This week as we began our new case study concerning the public and private life in Canada, we focused in on recreation and sport.  Throughout the readings it is apparent that sport and recreation has been used as a tool of teaching and endorsing “Canadian values” and creating a national identity around these values.  Everywhere from ideas around masculinity to assimilation was done through sport and recreation to normalize and unify people under the same values.  In Celebrating Violent Masculinities: The Boxing Death of Luther McCarty, defense of the confrontational sports came from the male population.  However, more interesting is the way that violence and the normalization of violence is acculturated as a masculine trait.  Men are considered to be tough and mean, as these values of masculinity are to be conveyed and indoctrinated through sport. Boxing standardized Canadian masculinity ideas to the whole Canadian population, helping create a society of unified ideals.[1]   In Raven Plays Ball, the same type of indoctrination of Canadian values is done through “Indian Sport Days”.  These sport days where intended to ingrain values of leisure, which were a universal Canadian idea, into Aboriginal culture.  Even though it is debated around the success of acculturating these people through sport, the government still used and presented sport as a way to teach and endorse these Canadian values.[2]  Finally, in recreation Canadianized values and expectations again were promoted through activities such as biking.
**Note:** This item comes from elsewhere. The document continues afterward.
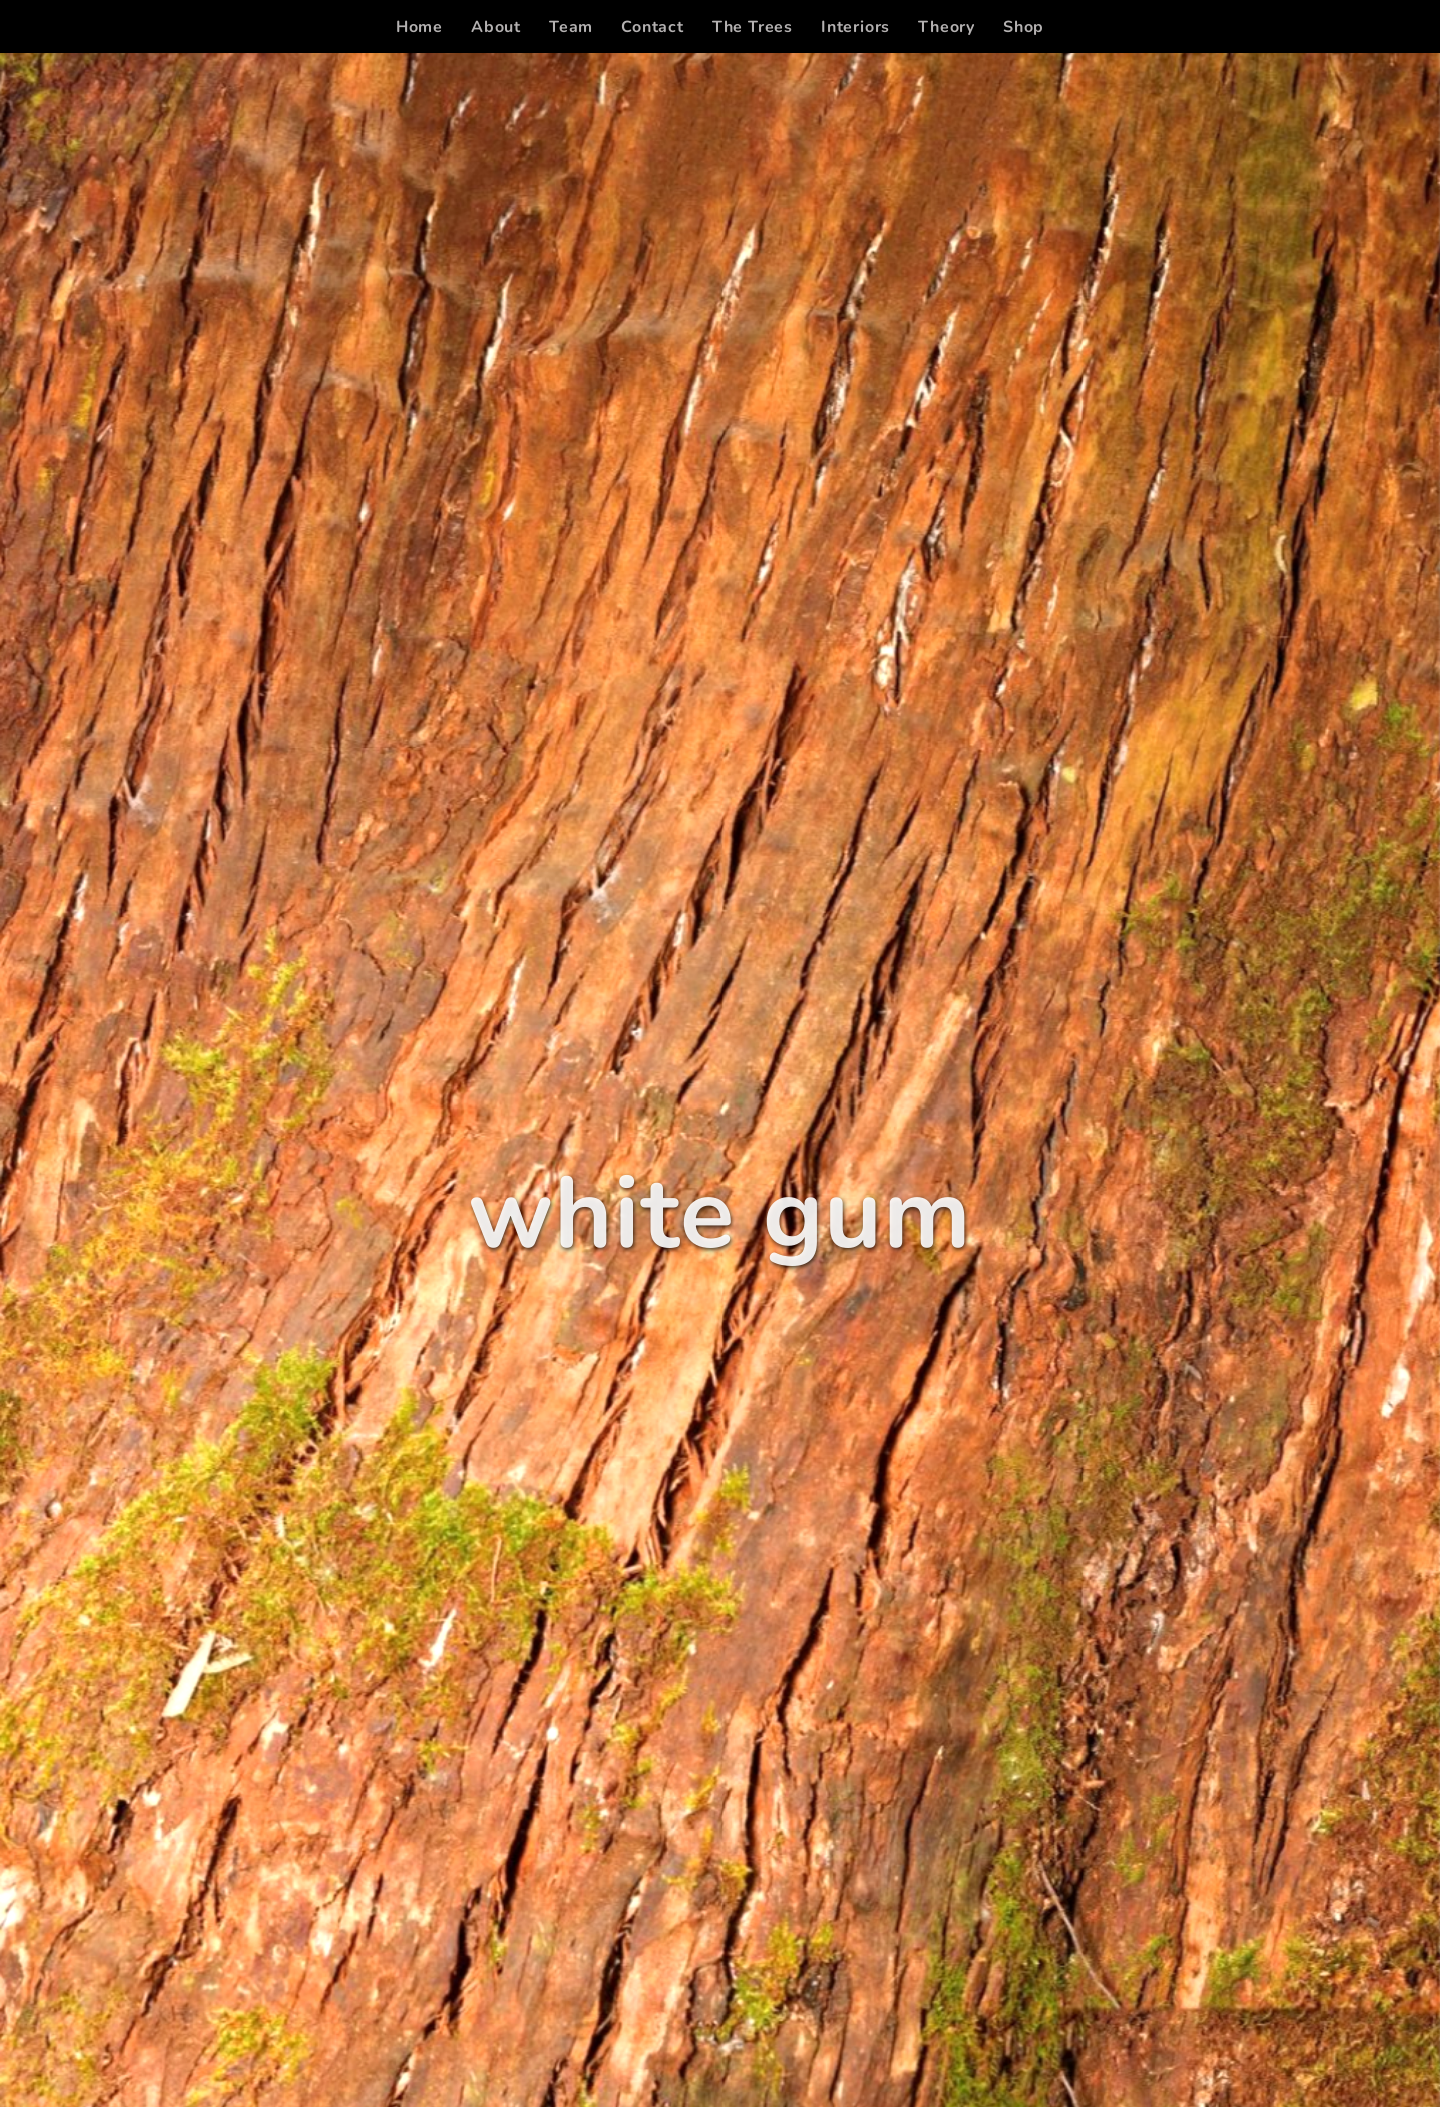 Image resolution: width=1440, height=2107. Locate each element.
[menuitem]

In Cycles of Manhood: Pedaling Respectability in Ontario’s Forest City, biking had endorsed “middle class’s notion of manhood that was particularly apparent in sport and physical recreation activities.”[3]  The masculinity surrounding the bikes further advanced and ingrained “proper” values that Canadians were supposed to live by.  Sport and recreation was a place where values were exhibited and encouraged, in order to foster assimilation and acceptance of Canadian ideals as normal.  This outlet used to teach values and expectations was apparent in this time period, from biking to boxing.

[1] Walmsley and Whitson, “Celebrating Violent Masculinities: The Boxing Death of Luther McCarty,” Journal of Sport History, 25, 3 (Fall 1998): 419-420, 425, 428-429.

[2] Wney, Allan, and Susan Neylan. “Raven Plays Ball: Situating “Indian Sports Days” within Indigenous and Colonial Spaces in Twentieth-Century Coastal British Columbia.” Canadian Journal Of History 50, no. 3 (2015).

[3] Kossuth and Walmsley, “Cycles of Manhood: Pedaling Respectability in Ontario’s Forest City,” Sport History Review, 34 (2003).